Class SizeBasedFileRewriter<T extends ContentScanTask<F>,​F extends ContentFile<F>>

    • Method Summary

      All Methods Instance Methods Abstract Methods Concrete Methods 
      Modifier and Type Method Description
      protected abstract long defaultTargetFileSize()  
      protected boolean enoughContent​(java.util.List<T> group)  
      protected boolean enoughInputFiles​(java.util.List<T> group)  
      protected abstract java.lang.Iterable<java.util.List<T>> filterFileGroups​(java.util.List<java.util.List<T>> groups)  
      protected abstract java.lang.Iterable<T> filterFiles​(java.lang.Iterable<T> tasks)  
      void init​(java.util.Map<java.lang.String,​java.lang.String> options)
      Initializes this rewriter using provided options.
      protected long inputSize​(java.util.List<T> group)  
      protected long numOutputFiles​(long inputSize)
      Determines the preferable number of output files when rewriting a particular file group.
      protected PartitionSpec outputSpec()  
      protected int outputSpecId()  
      java.lang.Iterable<java.util.List<T>> planFileGroups​(java.lang.Iterable<T> tasks)
      Selects files which this rewriter believes are valid targets to be rewritten based on their scan tasks and groups those scan tasks into file groups.
      protected long splitSize​(long inputSize)
      Calculates the split size to use in bin-packing rewrites.
      protected Table table()  
      protected boolean tooMuchContent​(java.util.List<T> group)  
      java.util.Set<java.lang.String> validOptions()
      Returns a set of supported options for this rewriter.
      protected long writeMaxFileSize()
      Estimates a larger max target file size than the target size used in task creation to avoid creating tiny remainder files.
      protected boolean wronglySized​(T task)  
      • Methods inherited from class java.lang.Object

        clone, equals, finalize, getClass, hashCode, notify, notifyAll, toString, wait, wait, wait
    • Field Detail

      • TARGET_FILE_SIZE_BYTES

        public static final java.lang.String TARGET_FILE_SIZE_BYTES
        The target output file size that this file rewriter will attempt to generate.
        See Also:
        Constant Field Values
      • MIN_FILE_SIZE_BYTES

        public static final java.lang.String MIN_FILE_SIZE_BYTES
        Controls which files will be considered for rewriting.

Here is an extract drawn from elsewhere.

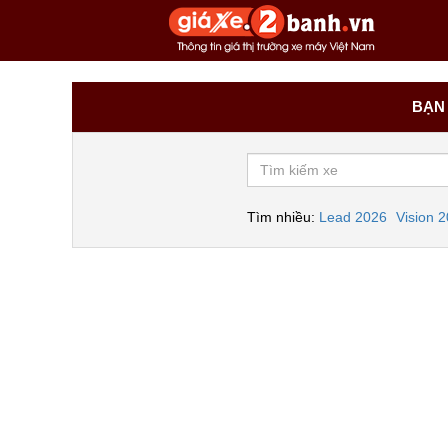
BẠN 
Tìm nhiều:
Lead 2026
Vision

Files with sizes under this threshold will be considered for rewriting regardless of any other criteria.

        Defaults to 75% of the target file size.

        See Also:
        Constant Field Values
      • MIN_FILE_SIZE_DEFAULT_RATIO

        public static final double MIN_FILE_SIZE_DEFAULT_RATIO
        See Also:
        Constant Field Values
      • MAX_FILE_SIZE_BYTES

        public static final java.lang.String MAX_FILE_SIZE_BYTES
        Controls which files will be considered for rewriting. Files with sizes above this threshold will be considered for rewriting regardless of any other criteria.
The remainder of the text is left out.